(Prompt) Below is a listing from which only part is wanted; return exactly the lines from the one with "ratie sistem transmisie date" up to and including the one with "10gはかって入れましょう。それに塩をひとつまみ".
::::::::::
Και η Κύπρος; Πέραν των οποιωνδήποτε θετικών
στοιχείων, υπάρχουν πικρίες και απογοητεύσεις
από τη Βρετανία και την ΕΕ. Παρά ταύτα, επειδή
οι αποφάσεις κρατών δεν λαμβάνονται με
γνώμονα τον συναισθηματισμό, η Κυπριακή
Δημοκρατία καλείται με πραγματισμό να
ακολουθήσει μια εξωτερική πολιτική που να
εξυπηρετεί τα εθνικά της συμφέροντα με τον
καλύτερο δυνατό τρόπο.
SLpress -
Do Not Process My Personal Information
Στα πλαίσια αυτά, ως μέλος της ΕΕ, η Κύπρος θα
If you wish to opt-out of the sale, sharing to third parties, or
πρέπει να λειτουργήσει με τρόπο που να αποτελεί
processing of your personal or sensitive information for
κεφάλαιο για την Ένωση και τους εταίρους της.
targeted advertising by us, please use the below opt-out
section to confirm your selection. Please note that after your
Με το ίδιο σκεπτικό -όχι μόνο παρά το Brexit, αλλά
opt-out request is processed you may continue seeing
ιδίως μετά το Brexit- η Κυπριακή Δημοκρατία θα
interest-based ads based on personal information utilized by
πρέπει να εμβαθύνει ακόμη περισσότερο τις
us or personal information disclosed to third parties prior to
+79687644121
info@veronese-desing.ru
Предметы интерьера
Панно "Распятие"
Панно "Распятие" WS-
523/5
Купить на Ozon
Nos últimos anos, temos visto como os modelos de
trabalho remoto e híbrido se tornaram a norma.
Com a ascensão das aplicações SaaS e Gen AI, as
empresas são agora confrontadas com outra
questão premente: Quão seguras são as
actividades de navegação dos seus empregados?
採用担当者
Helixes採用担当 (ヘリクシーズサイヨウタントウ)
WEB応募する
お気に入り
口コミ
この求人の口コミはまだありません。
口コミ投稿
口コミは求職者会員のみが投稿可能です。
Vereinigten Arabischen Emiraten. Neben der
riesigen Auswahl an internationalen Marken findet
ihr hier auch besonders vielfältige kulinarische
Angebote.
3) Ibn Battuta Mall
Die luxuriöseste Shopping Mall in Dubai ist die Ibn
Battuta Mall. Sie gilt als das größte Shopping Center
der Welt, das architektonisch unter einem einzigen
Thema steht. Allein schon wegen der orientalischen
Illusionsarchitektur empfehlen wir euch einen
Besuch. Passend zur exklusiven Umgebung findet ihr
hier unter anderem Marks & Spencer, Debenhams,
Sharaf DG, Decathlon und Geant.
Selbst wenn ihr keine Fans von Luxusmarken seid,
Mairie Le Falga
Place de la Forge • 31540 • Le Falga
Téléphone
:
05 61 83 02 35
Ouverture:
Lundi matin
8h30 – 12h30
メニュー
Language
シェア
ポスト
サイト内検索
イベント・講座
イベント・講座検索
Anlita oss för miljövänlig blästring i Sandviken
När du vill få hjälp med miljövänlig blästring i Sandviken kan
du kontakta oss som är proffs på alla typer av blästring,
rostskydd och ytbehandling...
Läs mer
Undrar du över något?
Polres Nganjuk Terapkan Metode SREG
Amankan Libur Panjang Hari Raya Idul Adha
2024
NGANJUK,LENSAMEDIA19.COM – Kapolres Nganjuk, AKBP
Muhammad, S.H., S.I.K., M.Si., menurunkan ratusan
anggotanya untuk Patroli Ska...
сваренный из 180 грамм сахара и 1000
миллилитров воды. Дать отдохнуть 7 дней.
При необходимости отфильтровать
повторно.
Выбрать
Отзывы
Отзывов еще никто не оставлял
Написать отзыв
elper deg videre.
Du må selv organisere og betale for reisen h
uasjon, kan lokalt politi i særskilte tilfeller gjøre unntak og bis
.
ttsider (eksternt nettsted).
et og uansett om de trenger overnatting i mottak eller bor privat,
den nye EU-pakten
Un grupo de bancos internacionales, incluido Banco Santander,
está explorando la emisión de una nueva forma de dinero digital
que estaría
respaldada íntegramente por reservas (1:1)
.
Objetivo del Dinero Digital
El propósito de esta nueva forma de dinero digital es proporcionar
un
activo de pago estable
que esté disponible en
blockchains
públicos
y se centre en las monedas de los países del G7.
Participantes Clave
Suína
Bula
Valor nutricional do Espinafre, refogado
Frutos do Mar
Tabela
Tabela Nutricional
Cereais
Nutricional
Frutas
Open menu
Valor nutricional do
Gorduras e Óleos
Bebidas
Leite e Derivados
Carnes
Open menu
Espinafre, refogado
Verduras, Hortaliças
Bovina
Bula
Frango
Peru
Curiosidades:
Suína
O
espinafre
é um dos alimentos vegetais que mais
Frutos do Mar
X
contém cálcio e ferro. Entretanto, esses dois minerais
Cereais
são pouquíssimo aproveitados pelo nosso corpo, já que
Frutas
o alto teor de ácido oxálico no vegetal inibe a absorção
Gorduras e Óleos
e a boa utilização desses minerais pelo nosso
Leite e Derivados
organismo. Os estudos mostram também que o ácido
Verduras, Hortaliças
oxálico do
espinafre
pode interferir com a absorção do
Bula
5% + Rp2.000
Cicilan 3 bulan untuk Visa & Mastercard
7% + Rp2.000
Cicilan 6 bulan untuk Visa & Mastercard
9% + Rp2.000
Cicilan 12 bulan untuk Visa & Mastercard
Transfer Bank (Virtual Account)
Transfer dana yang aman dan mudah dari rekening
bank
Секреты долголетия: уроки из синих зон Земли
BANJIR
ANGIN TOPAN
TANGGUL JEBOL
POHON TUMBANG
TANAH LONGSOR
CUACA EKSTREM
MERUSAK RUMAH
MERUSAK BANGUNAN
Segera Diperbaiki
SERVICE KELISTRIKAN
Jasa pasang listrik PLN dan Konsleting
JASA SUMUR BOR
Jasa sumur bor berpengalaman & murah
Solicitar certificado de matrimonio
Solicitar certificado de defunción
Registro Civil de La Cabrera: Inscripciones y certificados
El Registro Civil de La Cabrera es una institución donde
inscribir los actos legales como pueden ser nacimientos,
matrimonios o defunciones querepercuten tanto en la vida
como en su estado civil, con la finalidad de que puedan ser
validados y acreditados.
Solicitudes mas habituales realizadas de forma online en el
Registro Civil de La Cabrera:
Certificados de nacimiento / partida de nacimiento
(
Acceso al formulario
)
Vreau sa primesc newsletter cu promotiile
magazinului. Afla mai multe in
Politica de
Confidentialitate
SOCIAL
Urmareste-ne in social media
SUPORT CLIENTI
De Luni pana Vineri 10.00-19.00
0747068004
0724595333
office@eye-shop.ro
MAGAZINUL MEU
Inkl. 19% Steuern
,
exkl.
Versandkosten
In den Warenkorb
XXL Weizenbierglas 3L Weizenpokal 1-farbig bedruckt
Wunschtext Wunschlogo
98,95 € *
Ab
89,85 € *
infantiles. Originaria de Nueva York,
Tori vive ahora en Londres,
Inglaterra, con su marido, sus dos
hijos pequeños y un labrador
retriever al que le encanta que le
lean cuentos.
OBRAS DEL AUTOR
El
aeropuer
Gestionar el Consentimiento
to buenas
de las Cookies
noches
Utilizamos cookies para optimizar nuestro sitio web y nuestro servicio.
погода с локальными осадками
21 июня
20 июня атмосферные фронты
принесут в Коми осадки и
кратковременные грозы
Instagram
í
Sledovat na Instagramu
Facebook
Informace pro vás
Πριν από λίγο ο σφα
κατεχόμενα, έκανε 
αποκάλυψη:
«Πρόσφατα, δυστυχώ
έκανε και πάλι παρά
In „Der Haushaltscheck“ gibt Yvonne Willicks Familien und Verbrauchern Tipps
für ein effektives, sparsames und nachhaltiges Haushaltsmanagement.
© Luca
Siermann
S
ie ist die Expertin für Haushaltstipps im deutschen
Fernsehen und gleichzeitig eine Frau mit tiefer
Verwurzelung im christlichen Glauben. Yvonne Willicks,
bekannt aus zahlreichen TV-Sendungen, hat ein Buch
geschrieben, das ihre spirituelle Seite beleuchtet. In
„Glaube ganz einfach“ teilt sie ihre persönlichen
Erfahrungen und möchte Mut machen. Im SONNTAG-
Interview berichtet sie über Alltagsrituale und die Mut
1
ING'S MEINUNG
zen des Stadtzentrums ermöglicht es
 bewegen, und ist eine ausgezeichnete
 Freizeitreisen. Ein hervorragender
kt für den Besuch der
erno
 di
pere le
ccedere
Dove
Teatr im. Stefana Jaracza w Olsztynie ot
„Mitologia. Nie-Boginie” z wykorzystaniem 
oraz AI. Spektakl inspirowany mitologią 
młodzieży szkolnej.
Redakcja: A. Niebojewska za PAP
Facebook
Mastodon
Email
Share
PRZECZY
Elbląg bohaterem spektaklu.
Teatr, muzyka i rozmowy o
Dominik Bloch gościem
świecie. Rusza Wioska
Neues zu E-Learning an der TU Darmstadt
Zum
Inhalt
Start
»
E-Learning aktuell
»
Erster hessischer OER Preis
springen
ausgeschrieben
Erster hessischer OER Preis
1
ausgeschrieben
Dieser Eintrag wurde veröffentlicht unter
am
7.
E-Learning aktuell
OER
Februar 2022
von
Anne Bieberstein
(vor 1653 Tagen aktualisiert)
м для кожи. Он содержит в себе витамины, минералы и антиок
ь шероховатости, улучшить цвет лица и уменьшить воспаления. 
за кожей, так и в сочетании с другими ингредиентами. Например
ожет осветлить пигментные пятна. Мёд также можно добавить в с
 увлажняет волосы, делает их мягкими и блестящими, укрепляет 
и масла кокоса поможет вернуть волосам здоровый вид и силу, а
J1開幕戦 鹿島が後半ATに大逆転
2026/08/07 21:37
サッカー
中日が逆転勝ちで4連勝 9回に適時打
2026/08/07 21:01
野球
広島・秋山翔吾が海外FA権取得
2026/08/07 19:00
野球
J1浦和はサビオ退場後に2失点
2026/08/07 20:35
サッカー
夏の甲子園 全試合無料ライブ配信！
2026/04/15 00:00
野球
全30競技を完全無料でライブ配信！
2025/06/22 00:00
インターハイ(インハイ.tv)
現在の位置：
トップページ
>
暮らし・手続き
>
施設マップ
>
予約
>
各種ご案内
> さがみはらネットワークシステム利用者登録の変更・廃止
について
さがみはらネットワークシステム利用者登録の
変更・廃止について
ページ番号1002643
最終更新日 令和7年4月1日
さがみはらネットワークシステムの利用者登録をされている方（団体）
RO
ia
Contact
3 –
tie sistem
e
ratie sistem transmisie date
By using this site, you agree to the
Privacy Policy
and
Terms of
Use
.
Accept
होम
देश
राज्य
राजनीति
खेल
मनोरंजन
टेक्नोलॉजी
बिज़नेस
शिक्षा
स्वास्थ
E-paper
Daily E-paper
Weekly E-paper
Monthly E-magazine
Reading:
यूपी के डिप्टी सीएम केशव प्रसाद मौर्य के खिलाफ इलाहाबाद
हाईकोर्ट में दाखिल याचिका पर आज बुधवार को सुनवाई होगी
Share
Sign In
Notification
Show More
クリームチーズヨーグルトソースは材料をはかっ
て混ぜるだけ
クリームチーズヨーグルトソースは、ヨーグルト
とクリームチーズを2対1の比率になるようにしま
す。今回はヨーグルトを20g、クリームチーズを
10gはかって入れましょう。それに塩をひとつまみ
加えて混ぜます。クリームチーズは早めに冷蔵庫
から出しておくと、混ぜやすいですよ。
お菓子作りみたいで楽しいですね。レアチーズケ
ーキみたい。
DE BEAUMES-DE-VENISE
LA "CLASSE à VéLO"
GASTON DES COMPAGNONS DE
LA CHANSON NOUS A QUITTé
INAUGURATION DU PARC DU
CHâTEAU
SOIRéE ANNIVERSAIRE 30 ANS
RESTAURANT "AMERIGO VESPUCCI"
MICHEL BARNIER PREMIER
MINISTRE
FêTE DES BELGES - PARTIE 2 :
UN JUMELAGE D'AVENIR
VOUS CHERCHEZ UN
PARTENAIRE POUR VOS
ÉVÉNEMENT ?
::::::::::
(Finished exercise)
ratie sistem transmisie date
By using this site, you agree to the
Privacy Policy
and
Terms of
Use
.
Accept
होम
देश
राज्य
राजनीति
खेल
मनोरंजन
टेक्नोलॉजी
बिज़नेस
शिक्षा
स्वास्थ
E-paper
Daily E-paper
Weekly E-paper
Monthly E-magazine
Reading:
यूपी के डिप्टी सीएम केशव प्रसाद मौर्य के खिलाफ इलाहाबाद
हाईकोर्ट में दाखिल याचिका पर आज बुधवार को सुनवाई होगी
Share
Sign In
Notification
Show More
クリームチーズヨーグルトソースは材料をはかっ
て混ぜるだけ
クリームチーズヨーグルトソースは、ヨーグルト
とクリームチーズを2対1の比率になるようにしま
す。今回はヨーグルトを20g、クリームチーズを
10gはかって入れましょう。それに塩をひとつまみ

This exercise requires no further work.